THE VIRGINIAN-PILOT Copyright (c) 1994, Landmark Communications, Inc. DATE: WEDNESDAY, June 22, 1994 TAG: 9406210165 SECTION: VIRGINIA BEACH BEACON PAGE: 12 EDITION: FINAL SOURCE: BY MARLENE FORD, STAFF WRITER DATELINE: 940622 LENGTH: Medium
Over the weekend 400 artists from throughout the country exhibited their wares at the 39th annual Boardwalk Art Show. Thirty seven hailed from Hampton Roads.
{REST} For many of the remaining painters, sculptors, fabric artists and photographers, Virginia Beach was one stop on the circuit.
Alison McCauley, ceramics artist from Summerville, N.C., said she typically does two shows a month throughout the year and considers that she makes 90 percent of her living that way.
Placing her face between her own sculpture of gossiping heads, McCauley said, ``On the good side, things move much quicker at shows, it's refreshing coming here and I get feedback right away. But it is a lot of labor packing the van for each show and driving from four to seven hours.''
Clay sculptors Kevin Ritter and John Rymer from Youngstown, Ohio, exhibit in 30 shows a year. On this junket, they are ``vanning'' from Ohio to New York to Virginia Beach to Santa Fe, N.M.

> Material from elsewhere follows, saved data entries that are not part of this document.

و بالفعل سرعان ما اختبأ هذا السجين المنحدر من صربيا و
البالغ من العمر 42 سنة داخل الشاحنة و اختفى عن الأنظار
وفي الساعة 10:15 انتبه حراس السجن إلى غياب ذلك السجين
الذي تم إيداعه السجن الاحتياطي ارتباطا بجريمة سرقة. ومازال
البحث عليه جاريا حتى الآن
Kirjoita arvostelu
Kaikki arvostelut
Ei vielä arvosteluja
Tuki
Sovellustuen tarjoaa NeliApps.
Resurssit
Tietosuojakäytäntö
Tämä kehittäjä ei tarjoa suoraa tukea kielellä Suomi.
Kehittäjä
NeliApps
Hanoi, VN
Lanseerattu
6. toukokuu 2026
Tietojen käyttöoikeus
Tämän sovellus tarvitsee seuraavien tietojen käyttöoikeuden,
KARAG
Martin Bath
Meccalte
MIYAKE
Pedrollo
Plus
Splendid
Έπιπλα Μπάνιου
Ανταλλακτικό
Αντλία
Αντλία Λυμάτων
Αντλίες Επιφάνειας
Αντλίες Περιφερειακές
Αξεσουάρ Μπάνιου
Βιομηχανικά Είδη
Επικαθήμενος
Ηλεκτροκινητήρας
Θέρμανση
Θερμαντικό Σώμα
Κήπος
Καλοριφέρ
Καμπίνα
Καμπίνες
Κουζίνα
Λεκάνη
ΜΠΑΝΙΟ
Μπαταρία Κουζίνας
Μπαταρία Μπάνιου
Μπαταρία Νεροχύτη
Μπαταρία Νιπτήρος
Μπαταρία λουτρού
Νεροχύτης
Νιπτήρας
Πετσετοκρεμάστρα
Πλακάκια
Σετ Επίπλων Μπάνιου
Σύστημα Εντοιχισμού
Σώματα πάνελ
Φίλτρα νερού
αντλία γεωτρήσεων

But Paul and Donna Hayden-Hinsley, jewelers from Delray Beach, Fla., top that with 35 shows per year. Donna Hayden-Hinsley said it is easier to follow the migration of art lovers as a married couple.
Still, she added, the three uninterrupted months spent away from home each summer make her think the lifestyle has some drawbacks.

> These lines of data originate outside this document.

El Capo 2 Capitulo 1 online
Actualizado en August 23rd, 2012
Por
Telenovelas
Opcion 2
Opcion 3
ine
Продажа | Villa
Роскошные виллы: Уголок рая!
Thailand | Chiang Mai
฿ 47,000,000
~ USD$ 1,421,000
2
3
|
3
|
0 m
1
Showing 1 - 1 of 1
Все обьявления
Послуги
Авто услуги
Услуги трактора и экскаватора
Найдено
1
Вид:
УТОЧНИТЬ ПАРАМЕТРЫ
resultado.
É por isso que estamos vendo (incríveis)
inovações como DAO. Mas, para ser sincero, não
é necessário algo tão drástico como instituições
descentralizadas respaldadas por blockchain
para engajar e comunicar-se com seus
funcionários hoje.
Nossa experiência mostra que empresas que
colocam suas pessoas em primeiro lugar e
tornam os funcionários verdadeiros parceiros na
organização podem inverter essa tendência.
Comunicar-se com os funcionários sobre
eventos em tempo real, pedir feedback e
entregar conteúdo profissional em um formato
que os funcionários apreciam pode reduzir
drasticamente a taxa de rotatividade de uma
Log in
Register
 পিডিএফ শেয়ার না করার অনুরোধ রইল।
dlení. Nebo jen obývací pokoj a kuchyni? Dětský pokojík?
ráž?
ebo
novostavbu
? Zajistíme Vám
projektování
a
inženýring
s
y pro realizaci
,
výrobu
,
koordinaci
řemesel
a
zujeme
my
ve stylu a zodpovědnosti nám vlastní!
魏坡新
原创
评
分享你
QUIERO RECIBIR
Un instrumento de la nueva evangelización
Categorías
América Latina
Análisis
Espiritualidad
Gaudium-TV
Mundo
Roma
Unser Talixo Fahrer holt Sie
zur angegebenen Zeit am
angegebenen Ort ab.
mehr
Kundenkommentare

Like many artists Pat Juneau, a bronze sculptor from Lafayette, La., returns every year. The 16-year-veteran said he enjoys a fleeting, if not quirky, relationship with buyers.
``I do about 15 show a year; one indoor and no galleries,'' he said. ``If you sell in a gallery, you don't know who's buying your art. What if I don't want to sell to them,'' he laughed.